When a search method expands a node, it assigns a new cost to each neighbor, unless that neighbor already has an equal or lesser cost assigned. In BFS, this cost is the cost to get to the current node plus the cost of moving from the current node to the given neighboring node. In A*, this is the total cost as in BFS plus the predicted cost based on the heuristic function. The search ends when the goal node is expanded, and not when its cost is calculated. This is because different neighboring nodes can assign different costs to the goal, so terminating before the goal node itself is expanded can give a sub-optimal solution. Once the goal is expanded, however, you are guaranteed that no neighbor will assign it a lower cost than the one it currently has, and thus it is optimal.
BFS (for reference): For BFS, the agent starts at the starting location (hereafter referred to as S) with a cost of 0. The agent expands this location (also referred to as a node), calculating the cost for all of its neighbors. It then expands all nodes with a calculated cost of 1, then all nodes with a calculated cost of 2, and so forth, until it has expanded the goal node. Notice that a given node may be assigned different costs by different neighbors, but this is okay because we assume that the cost is always increasing, so it should be assigned the lowest cost possible and expanded in turn.
A*: For A*, the agent starts at S, with a so-far cost of 0. The heuristic function our agent uses will be the "Manhattan Distance" from the current node to the goal node (hereafter referred to as G), that is, the positive difference in X values plus the positive difference in Y values. The agent expands S, assigning all of its neighbors a cost as with BFS, but with an additional predicted cost (the Manhattan Distance to the goal). It then expands the nodes in a BFS-fashion using these total predicted costs. A* should NOT expand a node that it has already expanded previously.
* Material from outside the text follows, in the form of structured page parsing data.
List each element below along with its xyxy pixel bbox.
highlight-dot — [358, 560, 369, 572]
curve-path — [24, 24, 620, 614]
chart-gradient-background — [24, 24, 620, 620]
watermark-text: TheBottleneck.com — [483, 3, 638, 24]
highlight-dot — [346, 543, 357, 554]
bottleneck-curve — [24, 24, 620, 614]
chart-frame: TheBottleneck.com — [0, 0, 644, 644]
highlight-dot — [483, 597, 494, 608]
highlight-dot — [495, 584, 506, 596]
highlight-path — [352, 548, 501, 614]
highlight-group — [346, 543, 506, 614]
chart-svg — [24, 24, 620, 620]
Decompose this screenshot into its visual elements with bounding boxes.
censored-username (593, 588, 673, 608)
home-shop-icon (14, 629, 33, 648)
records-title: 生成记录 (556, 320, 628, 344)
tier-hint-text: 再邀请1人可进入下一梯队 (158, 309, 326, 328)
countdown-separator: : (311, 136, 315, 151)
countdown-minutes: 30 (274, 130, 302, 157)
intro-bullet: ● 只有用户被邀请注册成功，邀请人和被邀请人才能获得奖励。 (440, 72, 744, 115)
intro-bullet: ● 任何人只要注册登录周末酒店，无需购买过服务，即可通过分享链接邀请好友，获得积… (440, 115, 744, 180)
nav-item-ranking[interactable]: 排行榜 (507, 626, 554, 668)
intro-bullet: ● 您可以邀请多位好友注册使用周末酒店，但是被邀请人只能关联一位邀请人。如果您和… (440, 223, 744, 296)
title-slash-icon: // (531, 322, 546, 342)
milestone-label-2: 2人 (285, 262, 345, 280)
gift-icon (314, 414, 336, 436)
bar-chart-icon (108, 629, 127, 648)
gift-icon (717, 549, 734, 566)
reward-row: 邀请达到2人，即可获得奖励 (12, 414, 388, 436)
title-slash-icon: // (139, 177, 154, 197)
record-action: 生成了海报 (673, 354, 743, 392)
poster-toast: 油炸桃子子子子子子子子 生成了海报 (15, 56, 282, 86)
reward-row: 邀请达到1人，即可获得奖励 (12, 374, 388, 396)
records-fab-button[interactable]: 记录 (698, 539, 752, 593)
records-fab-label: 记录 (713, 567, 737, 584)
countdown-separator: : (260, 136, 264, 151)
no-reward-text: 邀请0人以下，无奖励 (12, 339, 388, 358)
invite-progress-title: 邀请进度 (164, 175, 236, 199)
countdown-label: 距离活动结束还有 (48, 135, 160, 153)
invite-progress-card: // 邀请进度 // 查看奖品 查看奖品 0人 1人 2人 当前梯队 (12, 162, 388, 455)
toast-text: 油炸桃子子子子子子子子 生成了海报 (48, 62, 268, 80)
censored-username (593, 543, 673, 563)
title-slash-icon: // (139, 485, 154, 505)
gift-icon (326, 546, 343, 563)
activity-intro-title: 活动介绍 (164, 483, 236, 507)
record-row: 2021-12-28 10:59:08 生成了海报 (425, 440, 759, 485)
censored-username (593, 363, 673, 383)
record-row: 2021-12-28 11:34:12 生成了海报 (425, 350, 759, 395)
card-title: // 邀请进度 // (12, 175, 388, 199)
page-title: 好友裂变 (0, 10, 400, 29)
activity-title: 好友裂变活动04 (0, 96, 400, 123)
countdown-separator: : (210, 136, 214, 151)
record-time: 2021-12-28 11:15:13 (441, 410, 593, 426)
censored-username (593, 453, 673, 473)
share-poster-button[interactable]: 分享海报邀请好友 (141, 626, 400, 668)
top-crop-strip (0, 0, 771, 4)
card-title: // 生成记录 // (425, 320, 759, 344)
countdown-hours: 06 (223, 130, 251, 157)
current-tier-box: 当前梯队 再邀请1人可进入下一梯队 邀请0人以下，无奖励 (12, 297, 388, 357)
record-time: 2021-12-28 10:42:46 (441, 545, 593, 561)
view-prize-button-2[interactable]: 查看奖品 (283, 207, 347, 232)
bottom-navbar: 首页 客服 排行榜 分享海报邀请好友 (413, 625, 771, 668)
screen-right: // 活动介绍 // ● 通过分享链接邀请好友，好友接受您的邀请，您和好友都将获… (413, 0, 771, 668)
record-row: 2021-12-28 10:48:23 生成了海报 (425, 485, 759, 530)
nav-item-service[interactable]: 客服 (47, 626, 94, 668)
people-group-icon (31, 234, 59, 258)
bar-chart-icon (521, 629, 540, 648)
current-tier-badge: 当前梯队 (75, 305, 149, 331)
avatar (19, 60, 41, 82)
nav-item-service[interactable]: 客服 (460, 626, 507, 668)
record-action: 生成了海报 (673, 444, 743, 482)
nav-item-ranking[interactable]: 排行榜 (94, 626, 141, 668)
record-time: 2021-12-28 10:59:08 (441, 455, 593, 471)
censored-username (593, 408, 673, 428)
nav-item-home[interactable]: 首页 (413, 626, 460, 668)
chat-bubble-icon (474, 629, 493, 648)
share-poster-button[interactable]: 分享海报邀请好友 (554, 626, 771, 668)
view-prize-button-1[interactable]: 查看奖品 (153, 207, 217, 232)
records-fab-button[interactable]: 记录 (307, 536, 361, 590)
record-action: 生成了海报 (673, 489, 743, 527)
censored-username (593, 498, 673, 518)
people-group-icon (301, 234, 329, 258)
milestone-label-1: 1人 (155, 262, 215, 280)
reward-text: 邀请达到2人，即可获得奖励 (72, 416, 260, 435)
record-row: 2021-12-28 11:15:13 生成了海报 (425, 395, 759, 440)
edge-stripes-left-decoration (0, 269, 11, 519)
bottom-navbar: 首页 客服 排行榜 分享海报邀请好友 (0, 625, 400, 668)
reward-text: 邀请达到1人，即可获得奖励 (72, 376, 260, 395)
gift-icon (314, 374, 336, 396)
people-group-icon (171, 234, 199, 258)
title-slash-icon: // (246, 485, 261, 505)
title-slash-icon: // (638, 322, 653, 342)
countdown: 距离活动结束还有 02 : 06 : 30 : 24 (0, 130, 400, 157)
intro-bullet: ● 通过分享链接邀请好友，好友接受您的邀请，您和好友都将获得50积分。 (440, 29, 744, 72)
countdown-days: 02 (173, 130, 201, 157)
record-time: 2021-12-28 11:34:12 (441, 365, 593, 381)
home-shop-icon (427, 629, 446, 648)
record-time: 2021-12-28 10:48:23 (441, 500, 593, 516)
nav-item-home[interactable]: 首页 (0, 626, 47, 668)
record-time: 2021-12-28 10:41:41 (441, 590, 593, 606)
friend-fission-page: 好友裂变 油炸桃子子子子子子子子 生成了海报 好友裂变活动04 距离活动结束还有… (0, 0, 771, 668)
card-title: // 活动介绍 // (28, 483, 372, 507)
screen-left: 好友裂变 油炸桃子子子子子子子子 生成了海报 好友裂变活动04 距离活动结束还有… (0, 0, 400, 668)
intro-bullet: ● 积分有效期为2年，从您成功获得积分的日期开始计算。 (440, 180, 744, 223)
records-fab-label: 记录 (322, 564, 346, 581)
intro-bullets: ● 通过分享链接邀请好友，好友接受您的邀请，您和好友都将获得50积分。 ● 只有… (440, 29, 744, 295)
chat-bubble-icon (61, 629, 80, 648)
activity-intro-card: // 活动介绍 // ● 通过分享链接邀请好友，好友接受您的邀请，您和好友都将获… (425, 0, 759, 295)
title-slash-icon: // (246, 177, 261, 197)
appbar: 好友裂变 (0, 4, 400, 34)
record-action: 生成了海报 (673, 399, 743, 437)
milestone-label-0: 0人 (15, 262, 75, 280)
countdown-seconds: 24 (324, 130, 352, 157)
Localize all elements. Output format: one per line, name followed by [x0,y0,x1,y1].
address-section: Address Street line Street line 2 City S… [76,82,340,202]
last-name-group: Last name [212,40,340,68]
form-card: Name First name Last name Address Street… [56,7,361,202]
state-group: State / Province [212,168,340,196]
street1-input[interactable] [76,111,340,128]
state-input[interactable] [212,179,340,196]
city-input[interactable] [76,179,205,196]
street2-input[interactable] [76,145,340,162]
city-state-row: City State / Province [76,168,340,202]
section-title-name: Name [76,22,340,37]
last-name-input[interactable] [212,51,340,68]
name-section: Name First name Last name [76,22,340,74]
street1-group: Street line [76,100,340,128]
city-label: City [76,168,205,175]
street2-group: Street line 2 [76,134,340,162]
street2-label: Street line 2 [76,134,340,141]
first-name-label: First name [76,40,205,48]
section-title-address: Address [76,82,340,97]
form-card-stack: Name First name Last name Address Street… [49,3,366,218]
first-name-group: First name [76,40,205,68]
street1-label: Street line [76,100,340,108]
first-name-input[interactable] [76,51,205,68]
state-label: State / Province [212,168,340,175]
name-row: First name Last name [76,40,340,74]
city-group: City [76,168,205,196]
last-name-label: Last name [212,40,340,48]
For this problem, the agent can move across the hill in any of the four cardinal directions (north, east, west and south.) The cost of moving down the hill is 1, of moving across a plateau (between 2 squares of equal altitude) is 2, and of moving up the hill is 3. The hill is represented by a String hill, which represents the altitudes as 1 through 9 (with 9 being the highest altitude). The x and y coordinates of S and G are represented respectively by int sx sy gx and gy. The y coordinate is the 0-indexed element in hill, and the x coordinate is the 0-indexed location in the element of hill. Use the A* method to search for G starting from S, and return the number of nodes expanded. Expand all nodes that share the same predicted cost as G. For example, if you expand G with a predicted cost of 10, make sure that all other nodes with a predicted cost of 10 are also expanded, to avoid ambiguities.